(DATASET EXTRACT Opens)

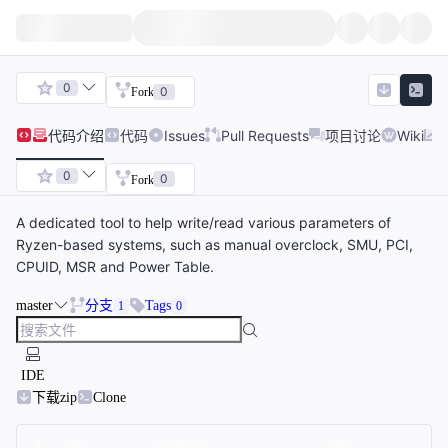
0
0
Fork
代码
介绍
代码
Issues
Pull Requests
项目讨论
Wiki
0
0
Fork
A dedicated tool to help write/read various parameters of
Ryzen-based systems, such as manual overclock, SMU, PCI,
CPUID, MSR and Power Table.
master
分支
Tags
1
0
IDE
下载zip
Clone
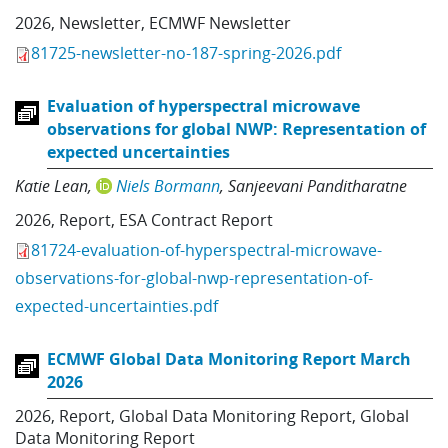
2026
,
Newsletter
,
ECMWF Newsletter
81725-newsletter-no-187-spring-2026.pdf
Evaluation of hyperspectral microwave
observations for global NWP: Representation of
expected uncertainties
Katie Lean
Niels Bormann
Sanjeevani Panditharatne
2026
,
Report
,
ESA Contract Report
81724-evaluation-of-hyperspectral-microwave-
observations-for-global-nwp-representation-of-
expected-uncertainties.pdf
ECMWF Global Data Monitoring Report March
2026
2026
,
Report
,
Global Data Monitoring Report
,
Global
Data Monitoring Report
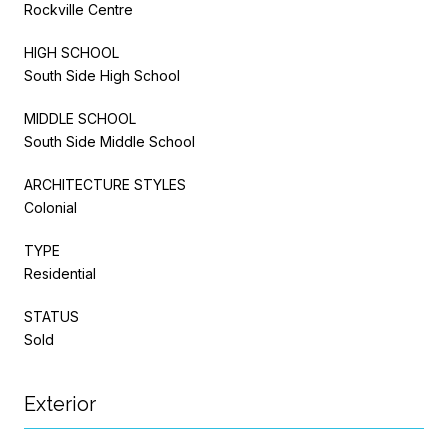
Rockville Centre
HIGH SCHOOL
South Side High School
MIDDLE SCHOOL
South Side Middle School
ARCHITECTURE STYLES
Colonial
TYPE
Residential
STATUS
Sold
Exterior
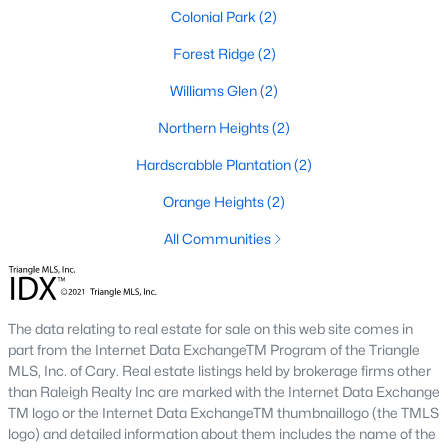
I usually tell buyers to decide on walkability before they start
Colonial Park
(2)
comparing floor plans. A home inside the
historic district
means older systems, smaller garages, and a five-minute walk
Forest Ridge
(2)
to the Eno River and Weaver Street shops. A home in Collins
Ridge or Waterstone means a bigger primary suite and a two-
Williams Glen
(2)
car garage, but a short drive back into town for dinner. Neither
Northern Heights
(2)
choice is wrong, but the search filters change once you pick a
side.
Hardscrabble Plantation
(2)
Orange Heights
(2)
Why Buyers Choose Hillsborough
All Communities
Hillsborough is located between two job corridors without
belonging fully to either one.
Durham
and Duke's medical
campus are a straight run down I-85, and
Chapel Hill
and UNC
are reachable off I-40 in about the same time. That split is why
The data relating to real estate for sale on this web site comes in
the town draws a mix of Duke staff, UNC staff, and Research
part from the Internet Data ExchangeTM Program of the Triangle
Triangle Park commuters who wanted a shorter commute to at
MLS, Inc. of Cary. Real estate listings held by brokerage firms other
least one job center without paying Chapel Hill prices. Orange
than Raleigh Realty Inc are marked with the Internet Data Exchange
County's planned Amtrak station near Collins Ridge is
TM logo or the Internet Data ExchangeTM thumbnaillogo (the TMLS
expected to shorten the trip into Durham further once it opens,
logo) and detailed information about them includes the name of the
which is already shaping how buyers weigh that neighborhood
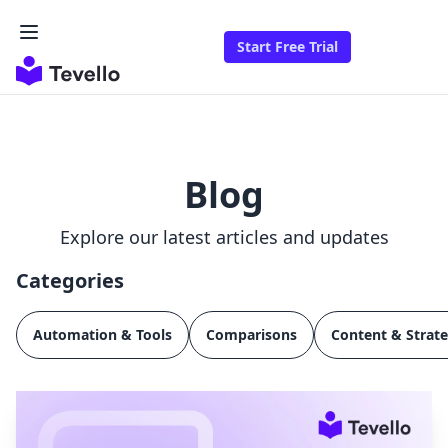
Start Free Trial
Blog
Explore our latest articles and updates
Categories
Automation & Tools
Comparisons
Content & Strat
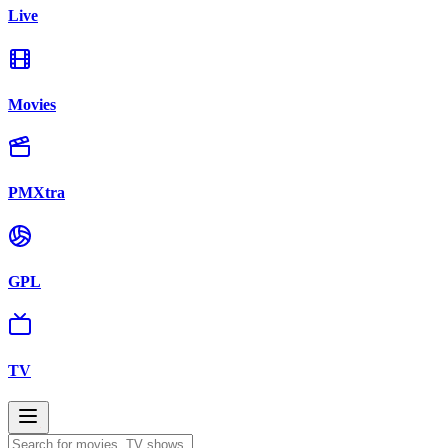
Live
Movies
PMXtra
GPL
TV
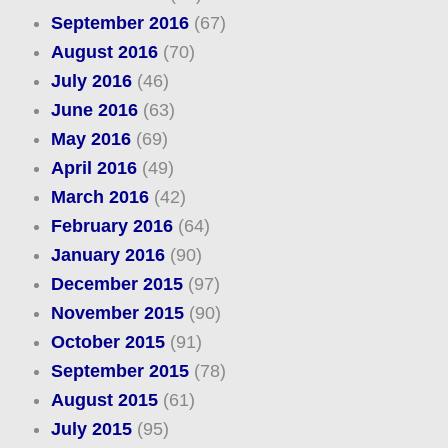
September 2016
(67)
August 2016
(70)
July 2016
(46)
June 2016
(63)
May 2016
(69)
April 2016
(49)
March 2016
(42)
February 2016
(64)
January 2016
(90)
December 2015
(97)
November 2015
(90)
October 2015
(91)
September 2015
(78)
August 2015
(61)
July 2015
(95)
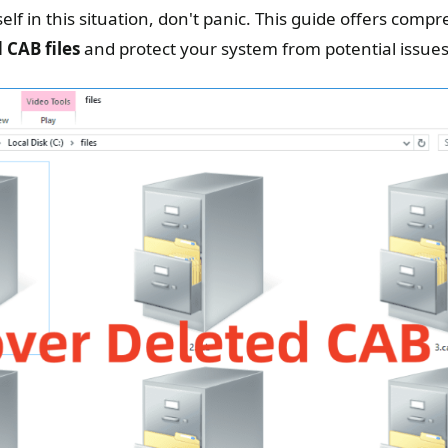
elf in this situation, don't panic. This guide offers com
 CAB files
and protect your system from potential issues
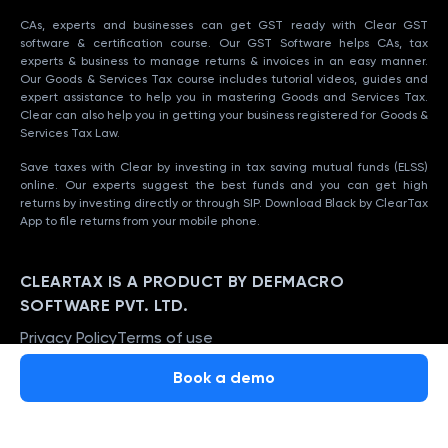
CAs, experts and businesses can get GST ready with Clear GST
software & certification course. Our GST Software helps CAs, tax
experts & business to manage returns & invoices in an easy manner.
Our Goods & Services Tax course includes tutorial videos, guides and
expert assistance to help you in mastering Goods and Services Tax.
Clear can also help you in getting your business registered for Goods &
Services Tax Law.
Save taxes with Clear by investing in tax saving mutual funds (ELSS)
online. Our experts suggest the best funds and you can get high
returns by investing directly or through SIP. Download Black by ClearTax
App to file returns from your mobile phone.
CLEARTAX IS A PRODUCT BY DEFMACRO
SOFTWARE PVT. LTD.
Privacy Policy
Terms of use
ISO 27001
Book a demo
Data Center
SSL Certified Site
128-bit encryption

(DATASET EXTRACT Closes)

### DESCRIPTION OF THE TASK
If an entry above holds a picture, leave that picture out and print the rest exactly.

### WRITTEN ANSWER
0
0
Fork
代码
介绍
代码
Issues
Pull Requests
项目讨论
Wiki
0
0
Fork
A dedicated tool to help write/read various parameters of
Ryzen-based systems, such as manual overclock, SMU, PCI,
CPUID, MSR and Power Table.
master
分支
Tags
1
0
IDE
下载zip
Clone
2026
,
Newsletter
,
ECMWF Newsletter
81725-newsletter-no-187-spring-2026.pdf
Evaluation of hyperspectral microwave
observations for global NWP: Representation of
expected uncertainties
Katie Lean
Niels Bormann
Sanjeevani Panditharatne
2026
,
Report
,
ESA Contract Report
81724-evaluation-of-hyperspectral-microwave-
observations-for-global-nwp-representation-of-
expected-uncertainties.pdf
ECMWF Global Data Monitoring Report March
2026
2026
,
Report
,
Global Data Monitoring Report
,
Global
Data Monitoring Report
Rockville Centre
HIGH SCHOOL
South Side High School
MIDDLE SCHOOL
South Side Middle School
ARCHITECTURE STYLES
Colonial
TYPE
Residential
STATUS
Sold
Exterior
I usually tell buyers to decide on walkability before they start
Colonial Park
(2)
comparing floor plans. A home inside the
historic district
means older systems, smaller garages, and a five-minute walk
Forest Ridge
(2)
to the Eno River and Weaver Street shops. A home in Collins
Ridge or Waterstone means a bigger primary suite and a two-
Williams Glen
(2)
car garage, but a short drive back into town for dinner. Neither
Northern Heights
(2)
choice is wrong, but the search filters change once you pick a
side.
Hardscrabble Plantation
(2)
Orange Heights
(2)
Why Buyers Choose Hillsborough
All Communities
Hillsborough is located between two job corridors without
belonging fully to either one.
Durham
and Duke's medical
campus are a straight run down I-85, and
Chapel Hill
and UNC
are reachable off I-40 in about the same time. That split is why
The data relating to real estate for sale on this web site comes in
the town draws a mix of Duke staff, UNC staff, and Research
part from the Internet Data ExchangeTM Program of the Triangle
Triangle Park commuters who wanted a shorter commute to at
MLS, Inc. of Cary. Real estate listings held by brokerage firms other
least one job center without paying Chapel Hill prices. Orange
than Raleigh Realty Inc are marked with the Internet Data Exchange
County's planned Amtrak station near Collins Ridge is
TM logo or the Internet Data ExchangeTM thumbnaillogo (the TMLS
expected to shorten the trip into Durham further once it opens,
logo) and detailed information about them includes the name of the
which is already shaping how buyers weigh that neighborhood
Start Free Trial
Blog
Explore our latest articles and updates
Categories
Automation & Tools
Comparisons
Content & Strat
Live
Movies
PMXtra
GPL
TV
September 2016
(67)
August 2016
(70)
July 2016
(46)
June 2016
(63)
May 2016
(69)
April 2016
(49)
March 2016
(42)
February 2016
(64)
January 2016
(90)
December 2015
(97)
November 2015
(90)
October 2015
(91)
September 2015
(78)
August 2015
(61)
July 2015
(95)
elf in this situation, don't panic. This guide offers com
 CAB files
and protect your system from potential issues
CAs, experts and businesses can get GST ready with Clear GST
software & certification course. Our GST Software helps CAs, tax
experts & business to manage returns & invoices in an easy manner.
Our Goods & Services Tax course includes tutorial videos, guides and
expert assistance to help you in mastering Goods and Services Tax.
Clear can also help you in getting your business registered for Goods &
Services Tax Law.
Save taxes with Clear by investing in tax saving mutual funds (ELSS)
online. Our experts suggest the best funds and you can get high
returns by investing directly or through SIP. Download Black by ClearTax
App to file returns from your mobile phone.
CLEARTAX IS A PRODUCT BY DEFMACRO
SOFTWARE PVT. LTD.
Privacy Policy
Terms of use
ISO 27001
Book a demo
Data Center
SSL Certified Site
128-bit encryption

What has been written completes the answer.